Some of the best moments of the year were spent looking at this.

Aaarghhh.

Aaarghhh.

IMG_1174

Is it me, or has this been the "Year of Bacon"?

Is it me, or has this been the “Year of Bacon”?

Family vacation

Family vacation

I’m surely leaving out many memories of the year, but hopefully they will come back to me as we continue this process over the next few weeks.

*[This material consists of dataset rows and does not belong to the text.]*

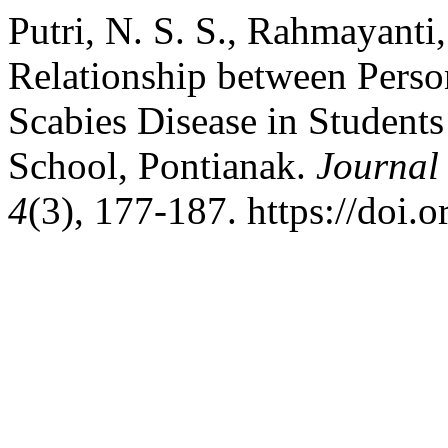
Putri, N. S. S., Rahmayanti,
Relationship between Perso
Scabies Disease in Student
School, Pontianak.
Journal
4
(3), 177-187. https://doi.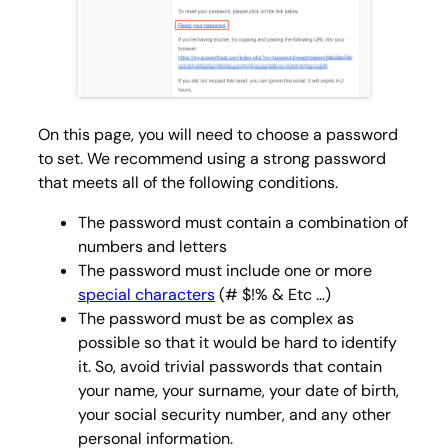
On this page, you will need to choose a password
to set. We recommend using a strong password
that meets all of the following conditions.
The password must contain a combination of
numbers and letters
The password must include one or more
special characters
(# $!% & Etc …)
The password must be as complex as
possible so that it would be hard to identify
it. So, avoid trivial passwords that contain
your name, your surname, your date of birth,
your social security number, and any other
personal information.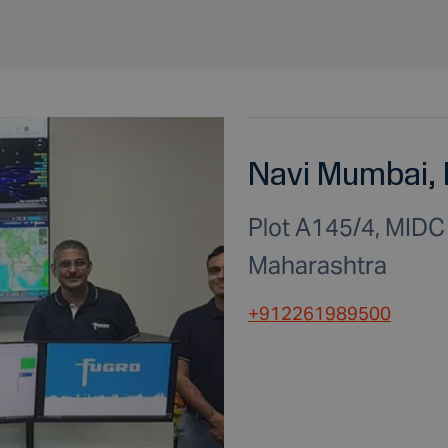
Navi Mumbai, 
Plot A145/4, MID
Maharashtra
+912261989500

End of Year Musings Week 4: Creation

Wednesday, Dec 21: Creation
What did you make this year? Whether something personal, like a song or some art, or a work project, share your process and the end result of your creation.

I worked a lot on my novel, Erasable You, this year. I tend to write like a spider spins a web. I have ideas that I put down and then spin around them. It’s slow going. I’m not the kind of writer who can just sit and bang the whole thing out in one linear process. The name of the school is still up in the air. Its nickname is “East Plastic Jesus” Academy because of a tradition where all the fifth graders go through a kind of rite of passage. There’s a big ceremonial mass, and they each receive a cheap plastic rosary. But I’m not married to that concept…still working on it.

 

Here then, are the first few pages:

 

No one had ever accused Annabel DiLuca of being unprofessional.  In fact, they often found her quite the opposite, a bit of a stickler.  A perfectionist, an if-I-want-it-done-right-I’ll-just-do-it-myself-then kind of person, in short, a pain in the ass.  This perfectionism, though it served her well professionally, tended to make her push things too far, and being an impetuous person, Annabel often found herself in the wrong place. Annabel’s shrink, the caterpillar-moustached Dr. Anson Harrington, whom she hadn’t seen in years, had once blamed it on her broken childhood.  While her juvenile days had certainly been happy ones, with a loving father and a doting grandmother, her mother had been more or less absent, removed from Annabel’s life by a speeding late-model Chrysler Belvedere on a Saturday afternoon in 1976.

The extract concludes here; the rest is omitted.